Will the tourism industry be forced to “pony up” if VISIT FLORIDA is to continue to exist?

by | May 7, 2019

Now that the 2019 legislative session is in the rearview mirror, the question that remans is what will be VISIT FLORIDA’s role in marketing the Sunshine State to the rest of the world in the coming years?

The state’s tourism marketing agency won yet another reprieve in the budget approved by lawmakers on Saturday.

It’s the third year in a row the agency has withstood efforts by the Florida House to gut funding for the agency. It appeared the agency was doomed until Gov. Ron DeSantis intervened late in the budget process.

“I didn’t think letting it run aground now would have been the right thing for the state,” he said. “It going to have to be something we look at going forward.”

The House was ready to close the doors on the agency proposing the state fund VISIT FLORIDA at $19 million dollars — enough to keep the agency open through Oct. 1 when it was due to sunset.

“The governor’s office has expressed a desire to have it continued, to go forward, so that he would have the opportunity to make an assessment of his own of how unnecessary it is,” said House Speaker Jose Oliva during budget negotiations.  “I don’t know about fully funding it, but obviously it is something that the governor wants to see and it’s something that he wants to be able to assess, and we want to be supportive of him.”

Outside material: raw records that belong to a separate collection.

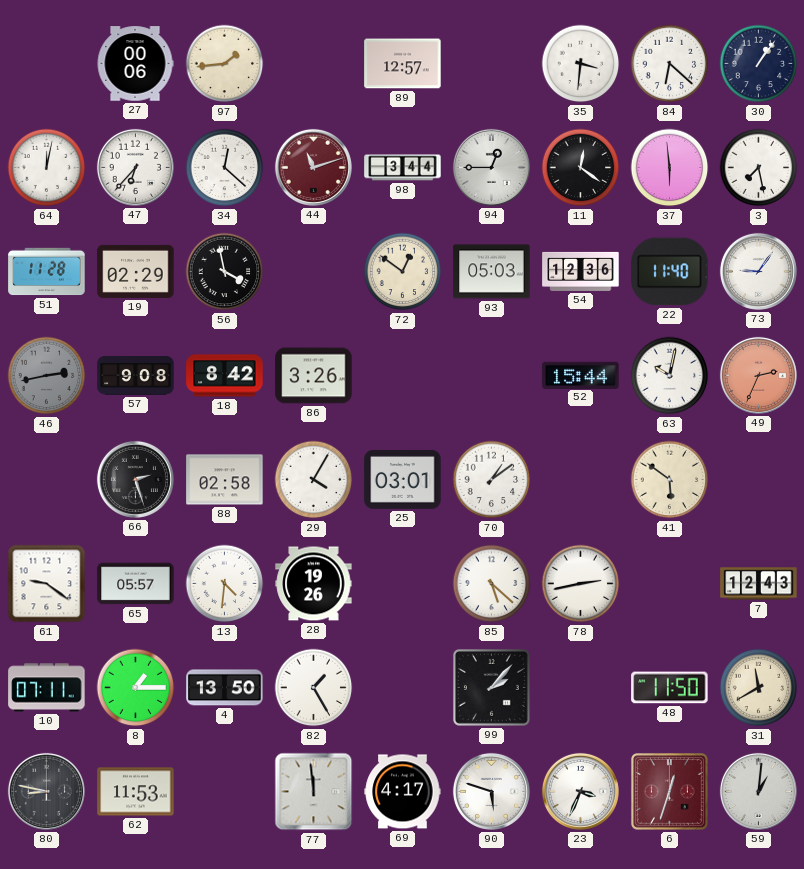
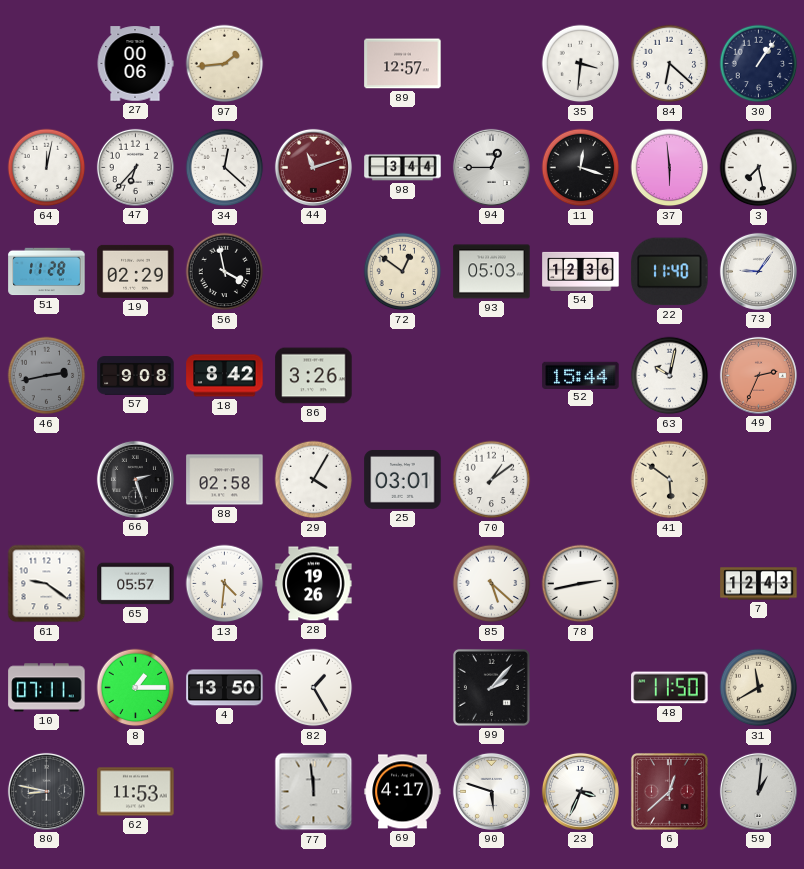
11: 12:21 -> 12:18
6: 12:33 -> 12:38
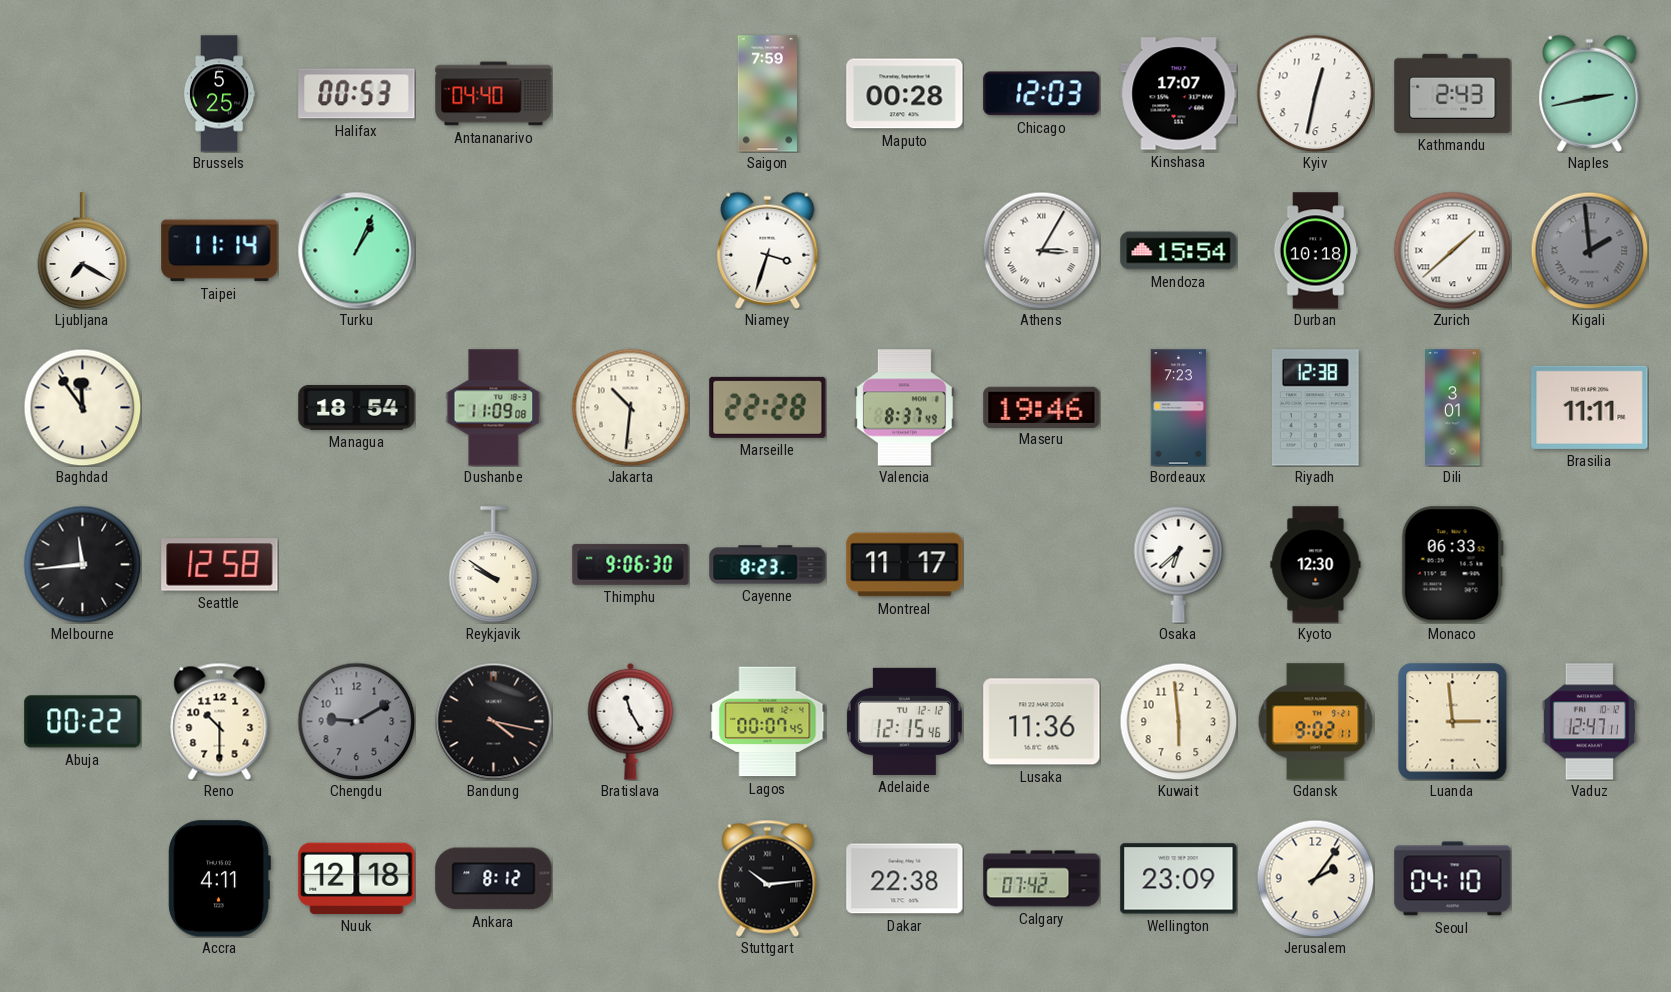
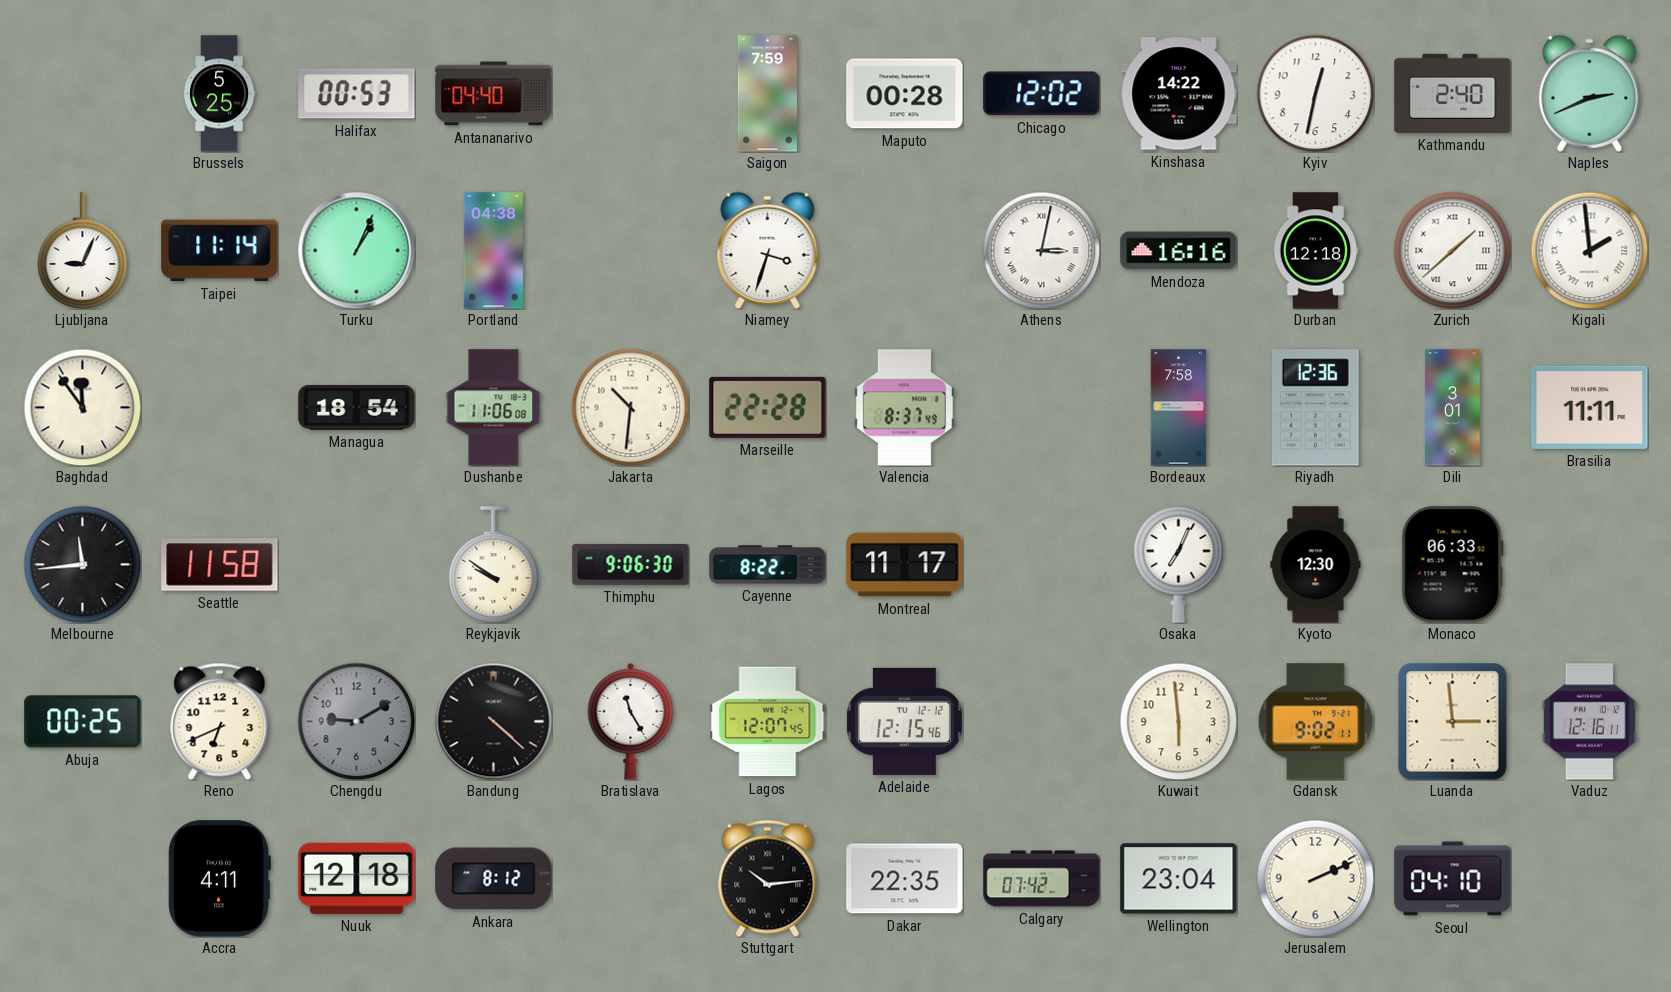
Chicago: 12:03 -> 12:02
Kinshasa: 17:07 -> 14:22
Kathmandu: 2:43 -> 2:40
Naples: 2:43 -> 2:41
Ljubljana: 7:20 -> 9:04
Portland: none -> 04:38
Athens: 3:05 -> 3:02
Mendoza: 15:54 -> 16:16
Durban: 10:18 -> 12:18
Kigali dial: grey -> white
Dushanbe: 11:09 -> 11:06
Maseru: 19:46 -> none
Bordeaux: 7:23 -> 7:58
Riyadh: 12:38 -> 12:36
Seattle: 12:58 -> 11:58
Cayenne: 8:23 -> 8:22
Osaka: 6:38 -> 7:04
Abuja: 00:22 -> 00:25
Reno: 10:30 -> 6:41
Bandung: 4:17 -> 4:22
Lagos: 00:07 -> 12:07
Lusaka: 11:36 -> none
Vaduz: 12:47 -> 12:16
Dakar: 22:38 -> 22:35
Wellington: 23:09 -> 23:04
Jerusalem: 2:06 -> 2:11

Lawmakers agreed to fund the agency at $50 million, a $26 million cut from the current budget. They also voted to keep the agency in operation for another year, giving the governor time to assess the value of the agency.

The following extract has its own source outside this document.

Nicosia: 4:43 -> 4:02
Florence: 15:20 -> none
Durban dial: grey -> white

“Tourism is Florida’s number one economic driver and VISIT FLORIDA is critical to keeping this revenue-generating industry relevant and vibrant. We are glad that we are able to continue to deliver incredible results on behalf of Florida’s hardworking taxpayers,” VISIT FLORIDA President & CEO Dana Young said in a written statement emailed to The Capitolist.

“Florida’s tourism industry is crucial to our state’s economy. It means jobs, economic growth and much more to countless tourism-reliant small businesses in communities around Florida,” said Robert Skrob, executive director of the Florida Association of Destination Marketing Organizations (FADMO), speaking in support of VISIT FLORIDA.

Skrob notes Florida’s $112 billion tourism industry supports 1.4 million jobs and helps Florida families save $1,549 each year in taxes. More than one-fifth of all the sales tax revenue generated in Florida comes from a strong tourism industry, which funds a significant portion of Florida’s budget.

He says a lot of the credit for those numbers goes to VISIT FLORIDA.

“While we are thrilled the Florida Legislature provided funding to VISIT FLORIDA this year, we must continue to advocate for full funding at $76 million and reauthorization of the organization,” Skrob added. “Every dollar we put into VISIT FLORIDA brings our state a two-dollar return on investment, and we hope our state leaders will continue to see the value of this organization.”

The agency is a public-private partnership that works with local tourism marketing organizations. The governor says reforming the agency is something he would support. He suggested reforms would mean more contributions on the part of the industry.

“I welcome reforms to it. I mean I welcome making industry come up and pony up more money. I think that would be great. So, there are things we can do,” DeSantis said.

“I think we should reauthorize it in some fashion, but it can be reformed,” the governor added.

The $50 million is half of what then Gov. Rick Scott proposed in his 2017 proposed budget. That’s the same year Visit Florida’s spending practices were first questioned by the House, including a $11.6 million contract for a cooking show with celebrity chef Emeril Lagassee and a $1 million contract with Miami rapper Pitbull intended promote Florida.

Provisions were added that year to make the agency more accountable and transparent in its spending practices and, in turn, it was agreed that the agency would retain its $76 million budget, a number that was repeated in the current budget.